Is $f^{-1}(1)$ a submanifold of $\Bbb S^2\times \Bbb S^2$?

Question

We consider $f:\Bbb S^2\times\Bbb S^2\to\Bbb R$ as the standard dot product of two points in $\Bbb R^3$. We need to prove that $f^{-1}(1)$ is a regular submanifold of $\Bbb S^2\times\Bbb S^2$.

If $1$ were a regular value, then it would be direct, but it isn't (the jacobian of $f$ is zero in every two points $x$ and $y$ such that $x=y$, and $f(x,x)=1$). Also, the rank of $f$ is not constant (since it can vary from $1$ and $2$).

I don't understand well how to prove it by definition. Could anyone please help me out?

Answer 1

The following result can be found in Lee's Introduction to Smooth Manifolds, Proposition 5.7.

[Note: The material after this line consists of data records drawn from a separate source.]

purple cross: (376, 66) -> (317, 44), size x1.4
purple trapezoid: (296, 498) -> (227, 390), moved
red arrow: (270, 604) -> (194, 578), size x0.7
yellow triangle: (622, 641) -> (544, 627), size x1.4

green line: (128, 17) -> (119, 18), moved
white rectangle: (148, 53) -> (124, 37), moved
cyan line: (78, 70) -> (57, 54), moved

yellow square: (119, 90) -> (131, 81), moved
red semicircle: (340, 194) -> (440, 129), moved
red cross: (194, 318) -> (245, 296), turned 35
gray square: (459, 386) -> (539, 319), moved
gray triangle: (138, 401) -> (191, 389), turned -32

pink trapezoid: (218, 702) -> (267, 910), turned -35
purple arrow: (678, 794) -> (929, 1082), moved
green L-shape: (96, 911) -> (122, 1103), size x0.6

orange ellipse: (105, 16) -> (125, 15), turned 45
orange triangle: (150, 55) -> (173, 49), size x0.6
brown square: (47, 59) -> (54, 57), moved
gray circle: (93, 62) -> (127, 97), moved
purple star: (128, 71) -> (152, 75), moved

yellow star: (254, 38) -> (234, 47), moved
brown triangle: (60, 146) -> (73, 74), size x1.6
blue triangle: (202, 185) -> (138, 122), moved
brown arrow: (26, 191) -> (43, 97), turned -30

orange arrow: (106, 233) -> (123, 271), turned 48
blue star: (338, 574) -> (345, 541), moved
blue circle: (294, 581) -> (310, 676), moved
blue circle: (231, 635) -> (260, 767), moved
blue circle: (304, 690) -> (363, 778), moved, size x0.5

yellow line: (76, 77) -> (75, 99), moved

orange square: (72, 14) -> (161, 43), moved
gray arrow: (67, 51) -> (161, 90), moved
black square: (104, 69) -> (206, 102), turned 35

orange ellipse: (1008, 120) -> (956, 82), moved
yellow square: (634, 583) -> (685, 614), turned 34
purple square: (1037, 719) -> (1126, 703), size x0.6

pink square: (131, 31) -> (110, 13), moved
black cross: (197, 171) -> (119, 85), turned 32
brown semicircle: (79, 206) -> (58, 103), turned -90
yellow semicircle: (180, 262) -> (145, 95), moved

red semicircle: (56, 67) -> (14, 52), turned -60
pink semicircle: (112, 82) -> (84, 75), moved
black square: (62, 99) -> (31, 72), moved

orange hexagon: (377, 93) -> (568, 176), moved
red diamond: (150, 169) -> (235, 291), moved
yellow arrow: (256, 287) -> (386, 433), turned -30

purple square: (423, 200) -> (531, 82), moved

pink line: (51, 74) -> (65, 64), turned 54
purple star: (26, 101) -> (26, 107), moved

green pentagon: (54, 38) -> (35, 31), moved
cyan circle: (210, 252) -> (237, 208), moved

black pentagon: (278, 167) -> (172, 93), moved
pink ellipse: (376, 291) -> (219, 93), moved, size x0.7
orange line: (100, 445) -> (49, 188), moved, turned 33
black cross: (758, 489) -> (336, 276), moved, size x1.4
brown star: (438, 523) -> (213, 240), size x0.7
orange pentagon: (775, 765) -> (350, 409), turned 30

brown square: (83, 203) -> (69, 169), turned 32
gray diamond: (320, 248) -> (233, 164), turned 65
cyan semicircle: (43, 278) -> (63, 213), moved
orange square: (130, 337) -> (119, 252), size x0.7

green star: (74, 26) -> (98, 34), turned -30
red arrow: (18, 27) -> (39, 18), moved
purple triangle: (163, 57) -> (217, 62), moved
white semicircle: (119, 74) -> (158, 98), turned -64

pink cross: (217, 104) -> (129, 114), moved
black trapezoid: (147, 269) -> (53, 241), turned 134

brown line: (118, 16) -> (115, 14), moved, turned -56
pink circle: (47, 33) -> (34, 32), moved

Let $M, N$ be smooth manifold and let $g : M\to N$ be a smooth map. Then the graph of $g$ $$ \Gamma_g =\{ (x, g(x)) \in M \times N : x\in M\}$$ is an embedded submanifold of dimension $m = \dim (M)$.

Setting $M = N = \mathbb S^2$ and $g : \mathbb S^2 \to \mathbb S^2$, $g(x) = x$, then

$$D = \{ (x, x) \in \mathbb S^2 \times \mathbb S^2 : x\in \mathbb S^2\}$$ is an embedded submanifold of $\mathbb S^2 \times \mathbb S^2$. Since $f^{-1}(1) = D$, $f^{-1}(1)$ is an embedded submanifold of $\mathbb S^2 \times \mathbb S^2$.